A black bear strolling through Media is not something Delaware County residents see every day.
But there it was, caught on a neighbor’s home security camera, ambling through the suburbs as if it had every right to be there.
The sighting adds Delco to a growing list of southeastern Pennsylvania communities where black bears have turned up this spring, with recent reports also coming out of Chester, Bucks, and Montgomery counties.
For homeowners, though, the appearance is less a reason to panic than a reminder: a passing bear usually is not looking for trouble. It’s looking for food or, this time of year, simply for somewhere to go.
Most of the bears wandering local neighborhoods right now are young males.
Between roughly April and June, they strike out on their own in search of territory or a mate, covering long stretches of ground in the process.
A bear like that isn’t moving in. It’s passing through.
That helps explain the seemingly random routes. Denser suburban southeastern Pennsylvania is more of a corridor than core bear country.
Bears favor large, connected forests, but they will follow wooded edges, parks, creek valleys, farm borders, and quiet neighborhoods as they travel.
So a bear may turn up on a porch, beside a trash can, or square in front of a doorbell camera.
The path can look bizarre to people. To a bear following its nose, it makes perfect sense.
And the nose is the whole story. Black bears are powerful animals, but above all they are opportunists.
If a yard smells like an easy meal, a traveling bear will happily stop to investigate.
Trash cans, bird feeders, pet bowls, greasy grills, compost piles, and fallen fruit can each turn an ordinary backyard into a roadside diner.
Which points to a simple goal: make your yard boring.
There’s a legal reason to keep it that way, too. In Pennsylvania, it’s illegal to intentionally put out food, fruit, grain, salt, or other minerals to feed bears, or to do anything that might cause them to gather or settle into an area.
The most effective defense is to remove whatever might tempt one in the first place.
Start with the trash, the single biggest attractant.
When bears have been reported nearby, resist the urge to set garbage out the night before collection. Keep it in a garage, shed or secured container, and roll it to the curb the morning of pickup.
Bird feeders run a close second. Birdseed is dense with calories, and to a bear a feeder reads like a hanging snack machine.
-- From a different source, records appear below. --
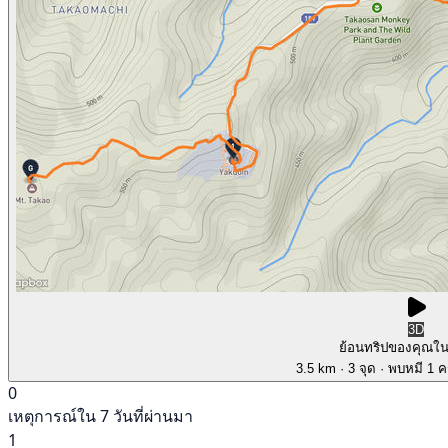
3D
ย้อนทริปของคุณใ
3.5 km
· 3 จุด
· พบหมี 1 คร
0
เหตุการณ์ใน 7 วันที่ผ่านมา
1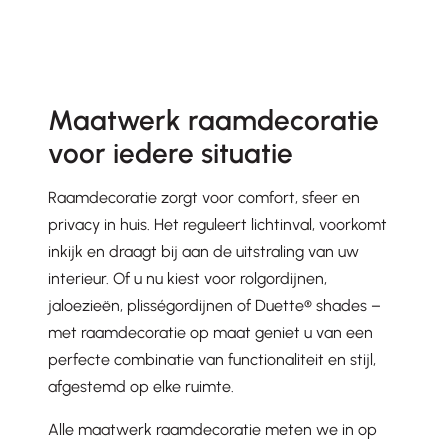
Maatwerk raamdecoratie
voor iedere situatie
Raamdecoratie zorgt voor comfort, sfeer en
privacy in huis. Het reguleert lichtinval, voorkomt
inkijk en draagt bij aan de uitstraling van uw
interieur. Of u nu kiest voor rolgordijnen,
jaloezieën, plisségordijnen of Duette® shades –
met raamdecoratie op maat geniet u van een
perfecte combinatie van functionaliteit en stijl,
afgestemd op elke ruimte.
Alle maatwerk raamdecoratie meten we in op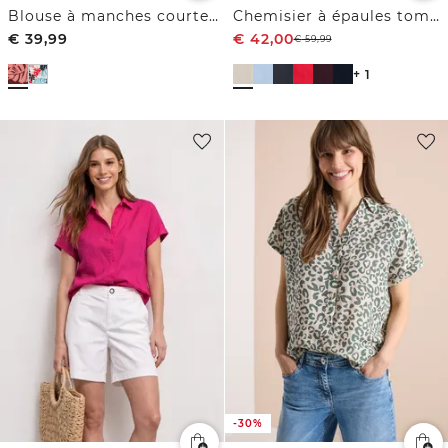
Blouse à manches courtes avec col fendu
Chemisier à épaules tombantes en lin
€
39,99
€
42,00
€
59,99
+ 1
-30%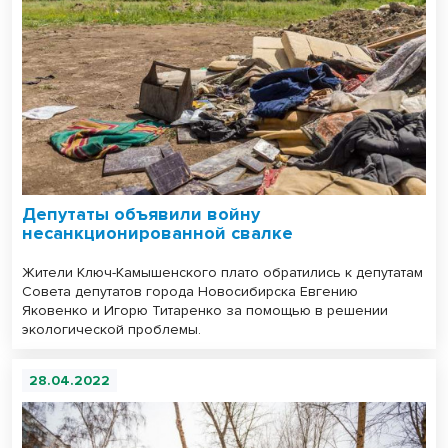
Депутаты объявили войну
несанкционированной свалке
Жители Ключ-Камышенского плато обратились к депутатам
Совета депутатов города Новосибирска Евгению
Яковенко и Игорю Титаренко за помощью в решении
экологической проблемы.
28.04.2022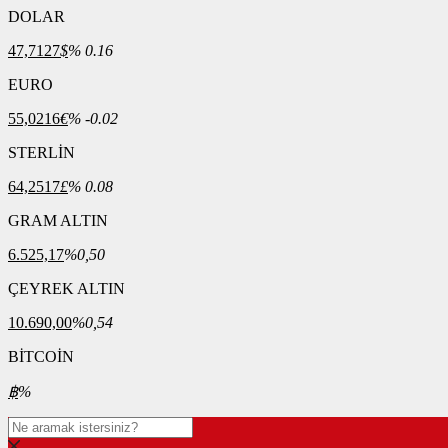
DOLAR
47,7127
$
% 0.16
EURO
55,0216
€
% -0.02
STERLİN
64,2517
£
% 0.08
GRAM ALTIN
6.525,17
%0,50
ÇEYREK ALTIN
10.690,00
%0,54
BİTCOİN
฿
%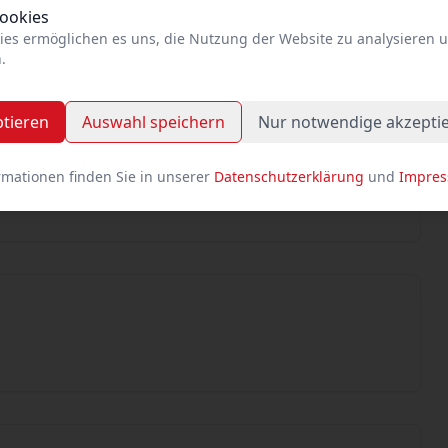
Cookies
extintensive Megaleistung beider Schauspieler, die
ies ermöglichen es uns, die Nutzung der Website zu analysieren 
n. Vielmehr ist der temporeiche Abend von
.
esse)
ptieren
Auswahl speichern
Nur notwendige akzepti
he Beziehungskabarett mit Echtheitszertifikat ist
ralanzeiger)
rmationen finden Sie in unserer
Datenschutzerklärung
und
Impre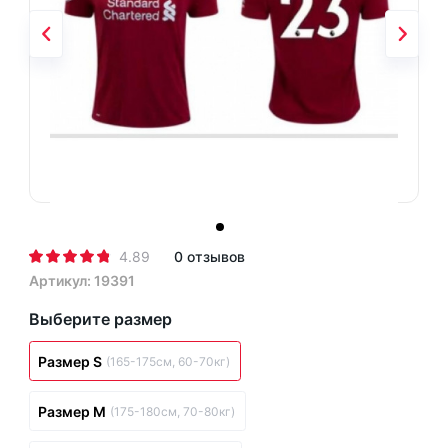
4.89
0 отзывов
Артикул: 19391
Выберите размер
Размер S
(165-175см, 60-70кг)
Размер M
(175-180см, 70-80кг)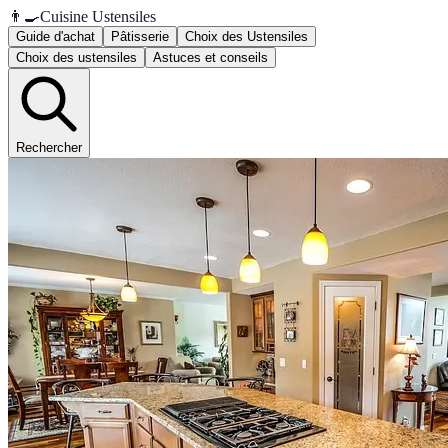
👨‍🍳
Cuisine Ustensiles
Guide d'achat
Pâtisserie
Choix des Ustensiles
Choix des ustensiles
Astuces et conseils
Rechercher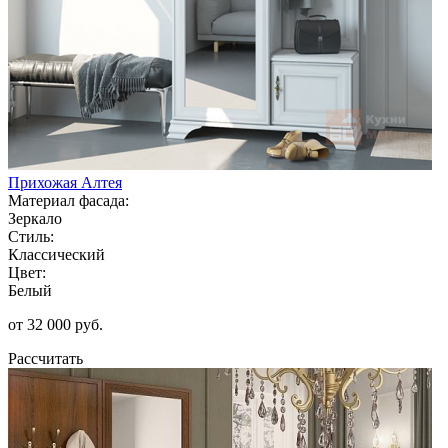
Прихожая Алтея
Материал фасада:
Зеркало
Стиль:
Классический
Цвет:
Белый
от 32 000 руб.
Рассчитать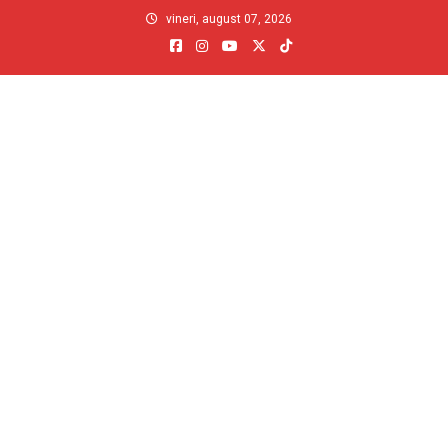
Skip
vineri, august 07, 2026
to
content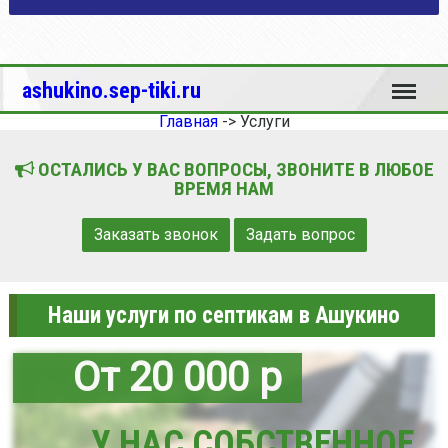
Меню
ashukino.sep-tiki.ru
Главная
->
Услуги
ОСТАЛИСЬ У ВАС ВОПРОСЫ, ЗВОНИТЕ В ЛЮБОЕ
ВРЕМЯ НАМ
Заказать звонок
Задать вопрос
Наши услуги по септикам в Ашукино
От 20 000 р
У НАС СОБСТВЕННОЕ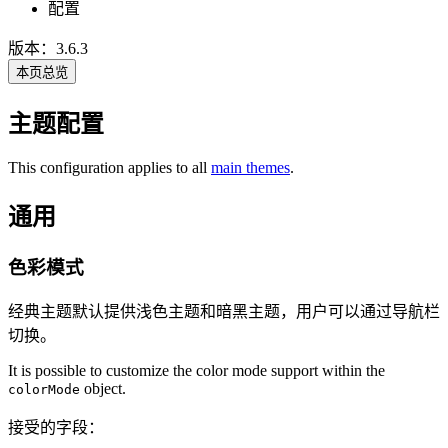
配置
版本：3.6.3
本页总览
主题配置
This configuration applies to all
main themes
.
通用
色彩模式
经典主题默认提供浅色主题和暗黑主题，用户可以通过导航栏
切换。
It is possible to customize the color mode support within the
object.
colorMode
接受的字段：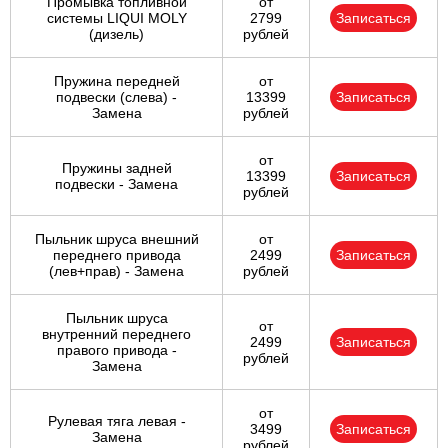
Промывка топливной
от
системы LIQUI MOLY
2799
Записаться
(дизель)
рублей
Пружина передней
от
подвески (слева) -
13399
Записаться
Замена
рублей
от
Пружины задней
13399
Записаться
подвески - Замена
рублей
Пыльник шруса внешний
от
переднего привода
2499
Записаться
(лев+прав) - Замена
рублей
Пыльник шруса
от
внутренний переднего
2499
Записаться
правого привода -
рублей
Замена
от
Рулевая тяга левая -
3499
Записаться
Замена
рублей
The easiest fix is to take feeders down for a while when bears are around.
For those who want to keep feeding their birds, Audubon Pennsylvania suggests skipping the items bears crave most, like sunflower seeds, hummingbird nectar, and suet, bringing feeders in overnight, or hanging them at least 10 feet off the ground and 4 feet from anything a bear could climb.
Pet food belongs indoors.
Even a half-empty bowl on the back step can draw wildlife, and the same goes for food scraps, compost, and anything with a strong odor.
Grills deserve attention as well.
After cooking, burn off the residue, empty the grease tray, and wipe the surfaces down. A grill that still smells like last weekend’s burgers can stay interesting to a bear for days.
Fruit trees and gardens are worth watching, especially once ripe fruit drops and lingers on the ground.
And anyone keeping chickens, beehives, or livestock feed should take extra care, since those are high-value prizes that may call for electric fencing.
It also pays to look past your own property line.
One overflowing trash can or full feeder on the block can quietly undo a whole neighborhood’s effort, which is why the Game Commission encourages residents to get their neighbors on board.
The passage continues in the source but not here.